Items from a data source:

________________________

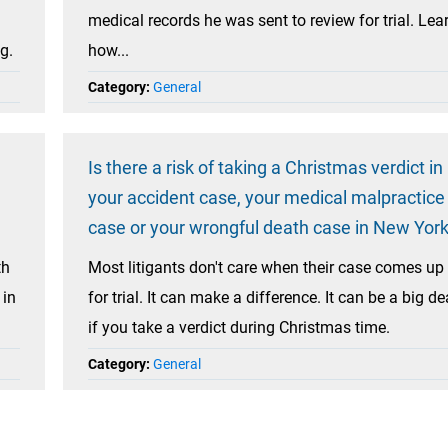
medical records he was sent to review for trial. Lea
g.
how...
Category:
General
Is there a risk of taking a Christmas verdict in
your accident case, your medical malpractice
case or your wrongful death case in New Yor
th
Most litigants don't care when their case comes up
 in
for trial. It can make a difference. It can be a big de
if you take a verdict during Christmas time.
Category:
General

________________________

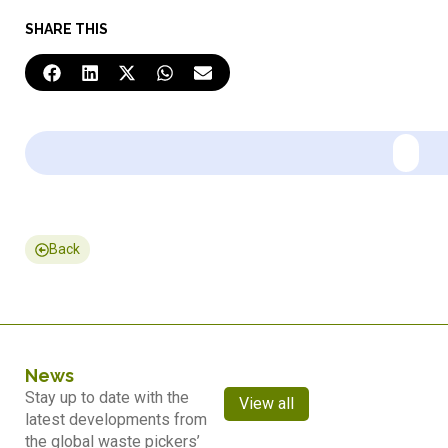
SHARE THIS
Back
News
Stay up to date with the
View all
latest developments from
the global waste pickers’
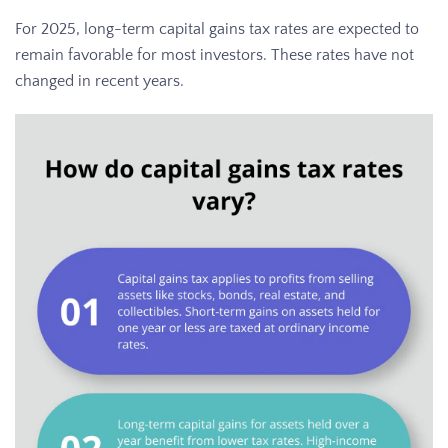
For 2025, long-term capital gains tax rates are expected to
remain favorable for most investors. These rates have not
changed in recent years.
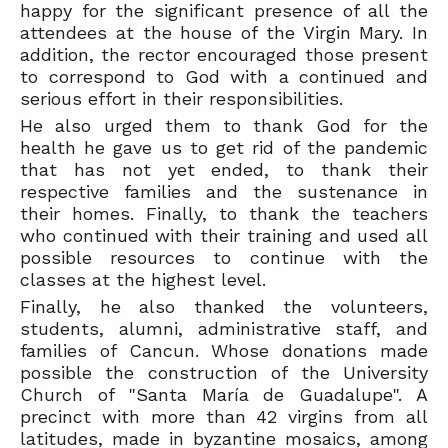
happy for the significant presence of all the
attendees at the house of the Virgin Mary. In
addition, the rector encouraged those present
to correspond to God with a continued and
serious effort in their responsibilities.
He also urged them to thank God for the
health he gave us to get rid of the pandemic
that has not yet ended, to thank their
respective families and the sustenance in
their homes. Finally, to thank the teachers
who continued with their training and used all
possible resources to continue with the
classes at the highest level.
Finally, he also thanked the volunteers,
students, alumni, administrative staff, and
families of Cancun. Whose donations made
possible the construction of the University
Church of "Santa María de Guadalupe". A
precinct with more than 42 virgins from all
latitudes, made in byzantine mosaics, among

________________________

*Work required*
As the answer, set down only the lines from the data above between the one holding "possible the construction of the University" and the one holding "latitudes, made in byzantine mosaics, among", inclusive, exactly as they read.

*Finished exercise*
possible the construction of the University
Church of "Santa María de Guadalupe". A
precinct with more than 42 virgins from all
latitudes, made in byzantine mosaics, among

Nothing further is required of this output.